I stumbled upon Sergey Mavrodi only accidentally on the internet. But the Russian has been growing on me ever since. Several videos show him preaching about the unfairness of the world's currency system. He calls on people across the earth to rise up against the financial slavery. He goes like, "Decided to declare war against the Federal Reserve and the bankers. (And to win this war!) Let each individual have small, but a lot of people, which turns into millions, and together is a force."
Most of these videos are translated into English, some even have English subtitles running along. Mavrodi's India representative is shown talking in broken, accented Hindi about the need to help each other and the country. "Hum keval apne aap ko nahi, apne rajya ko bhi madat karenge."
That's a heady cocktail - the kick of taking on the established order, the promise of a customised safety net and the guilt-wiping patriotism. I almost get an adrenaline rush when he finishes with a "Together, we can do a lot" slogan. I wouldn't be surprised if a young, educated person struggling to find a job or one with a job that does not cater to his aspirations, became an instant convert.
But it is great fun to listen to these stories when you know the truth.

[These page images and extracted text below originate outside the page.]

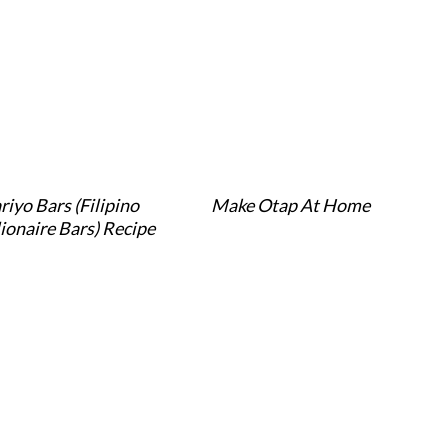
riyo Bars (Filipino
Make Otap At Home
lionaire Bars) Recipe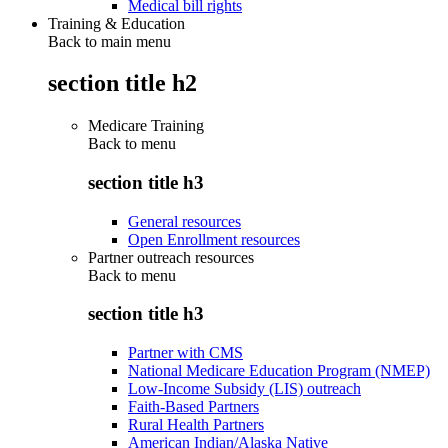
Medical bill rights
Training & Education
Back to main menu
section title h2
Medicare Training
Back to
menu
section title h3
General resources
Open Enrollment resources
Partner outreach resources
Back to
menu
section title h3
Partner with CMS
National Medicare Education Program (NMEP)
Low-Income Subsidy (LIS) outreach
Faith-Based Partners
Rural Health Partners
American Indian/Alaska Native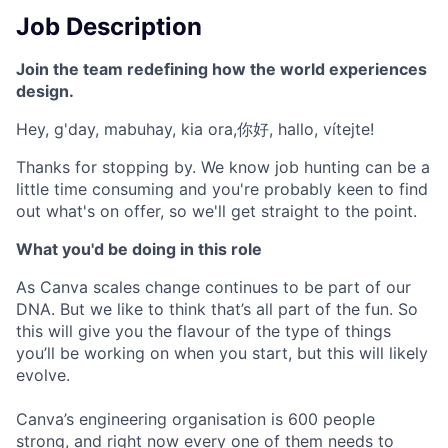
Job Description
Join the team redefining how the world experiences
design.
Hey, g'day, mabuhay, kia ora,你好, hallo, vítejte!
Thanks for stopping by. We know job hunting can be a
little time consuming and you're probably keen to find
out what's on offer, so we'll get straight to the point.
What you'd be doing in this role
As Canva scales change continues to be part of our
DNA. But we like to think that’s all part of the fun. So
this will give you the flavour of the type of things
you’ll be working on when you start, but this will likely
evolve.
Canva’s engineering organisation is 600 people
strong, and right now every one of them needs to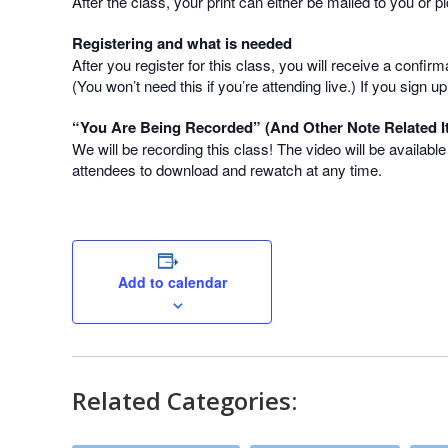
After the class, your print can either be mailed to you or 
Registering and what is needed
After you register for this class, you will receive a confir
(You won’t need this if you’re attending live.) If you sign
“You Are Being Recorded” (And Other Note Related I
We will be recording this class! The video will be availabl
attendees to download and rewatch at any time.
Add to calendar
Related Categories: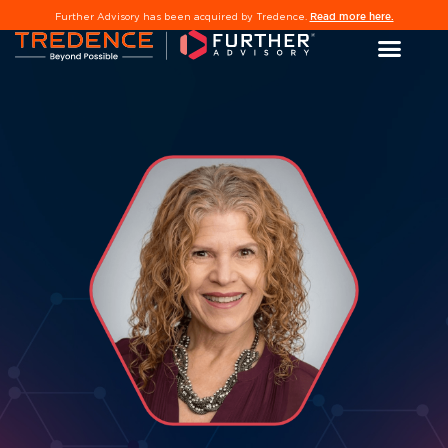
Read more here.
Further Advisory has been acquired by Tredence.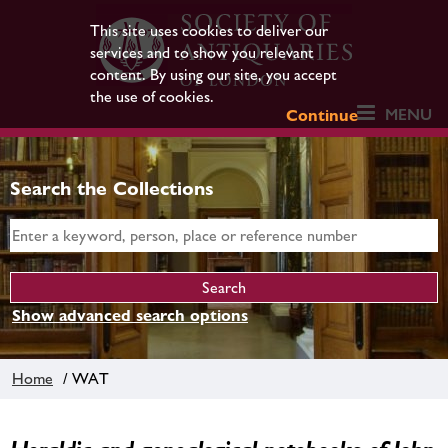
This site uses cookies to deliver our
services and to show you relevant
content. By using our site, you accept
the use of cookies.
MENU
Continue
Search the Collections
Show advanced search options
Home
/ WAT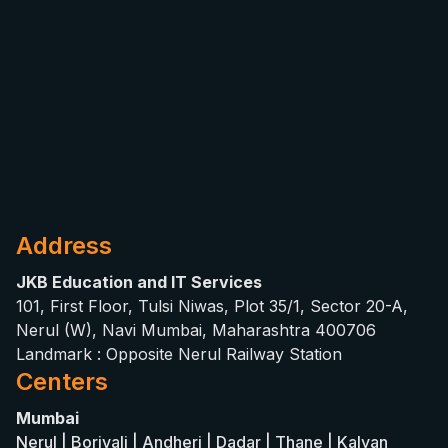
Address
JKB Education and IT Services
101, First Floor, Tulsi Niwas, Plot 35/1, Sector 20-A,
Nerul (W), Navi Mumbai, Maharashtra 400706
Landmark : Opposite Nerul Railway Station
Centers
Mumbai
Nerul | Borivali | Andheri | Dadar | Thane | Kalyan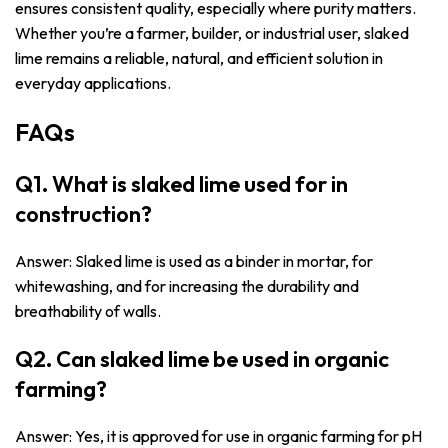
ensures consistent quality, especially where purity matters.
Whether you’re a farmer, builder, or industrial user, slaked
lime remains a reliable, natural, and efficient solution in
everyday applications.
FAQs
Q1. What is slaked lime used for in
construction?
Answer: Slaked lime is used as a binder in mortar, for
whitewashing, and for increasing the durability and
breathability of walls.
Q2. Can slaked lime be used in organic
farming?
Answer: Yes, it is approved for use in organic farming for pH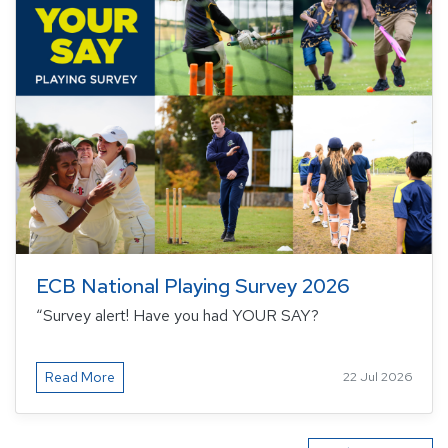
ECB National Playing Survey 2026
“Survey alert! Have you had YOUR SAY?
Read More
22 Jul 2026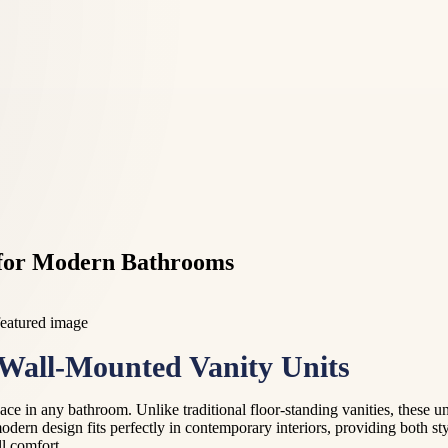
s for Modern Bathrooms
Wall-Mounted Vanity Units
e in any bathroom. Unlike traditional floor-standing vanities, these unit
dern design fits perfectly in contemporary interiors, providing both sty
ll comfort.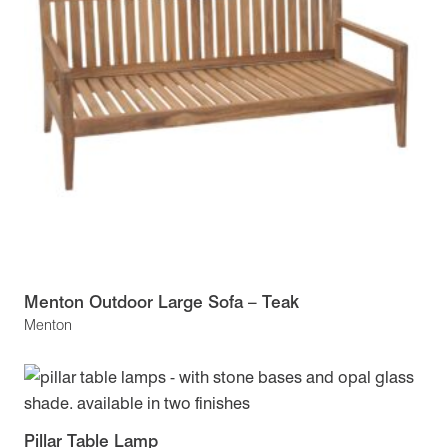
Menton Outdoor Large Sofa – Teak
Menton
Pillar Table Lamp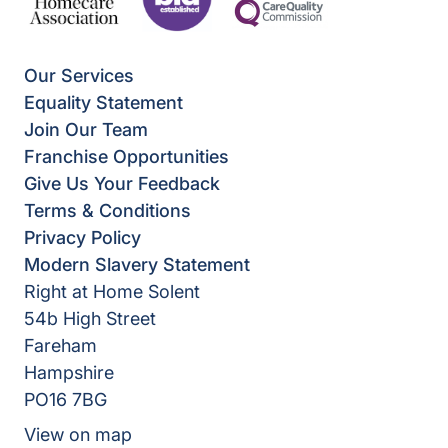
Our Services
Equality Statement
Join Our Team
Franchise Opportunities
Give Us Your Feedback
Terms & Conditions
Privacy Policy
Modern Slavery Statement
Right at Home Solent
54b High Street
Fareham
Hampshire
PO16 7BG
View on map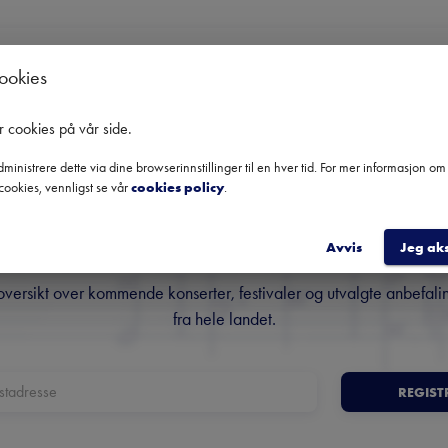
cookies
Ingen kommende konserter
Bruk datofilteret for å se tidligere konserter.
r cookies på vår side
.
ministrere dette via dine browserinnstillinger til en hver tid. For mer informasjon o
cookies, vennligst se vår
cookies policy
.
Norges fremste nyhetsbrev o
klassisk musikk
Avvis
Jeg ak
oversikt over kommende konserter, festivaler og utvalgte anbefali
fra hele landet.
REGIST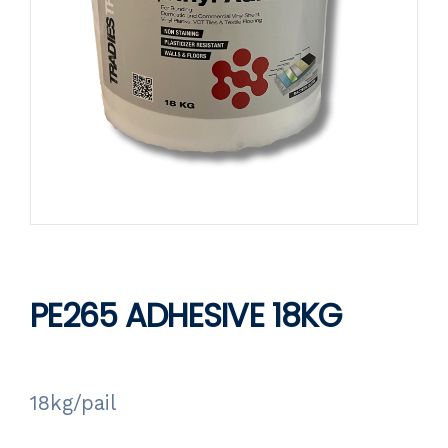
PE265 ADHESIVE 18KG
18kg/pail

It is difficult to miss the striking similarities between Mavrodi and our own home-grown ponzi kings. They find themselves a messy, legal loophole and entrench themselves firmly in it. From there, they start bringing in the money by promising fantastic returns and flashy lifestyles. They then try to build a benevolent image by launching blood donation camps, sports and other community-based activities, like MMMIndia has been doing. And then they top it all with patriotism. Mavrodi though is by far the most sophisticated and most audacious of them all.
While Mavrodi himself has been jailed in his home country, his enterprise is doing brisk business not only in India but around the globe. It is not very clear if Mavrodi has built a significant second-rung to continue running the show endlessly. If not, people committing their money should be worried. He has even built in systems that enable administrators to put the entire network in sleep mode for months, if not years.
Last week, Securities and Exchange Board of India Chairman U K Sinha estimated this grey market at a whopping Rs 10,000 crore. I feel he was being conservative. Illegal investment schemes often serve as vehicles to stash ill-gotten money. People who have inside knowledge of the working of such schemes say that a person with say Rs 10 crore can open thousands of accounts in random names such as Ram, Sita, Hanuman, etc, and claim these are homeless, address-less people roaming the streets. If someone manages to see through these and confronts them with the rules, they play the social good-cum-patriot card and even play victim of some imaginary conspiracy, like Mavrodi. "The only rule: there are no rules at all! Even if you follow all the instructions precisely, you can still lose all your money,"that was not me, that was Mavrodi speaking through rules @MMMIndia.in.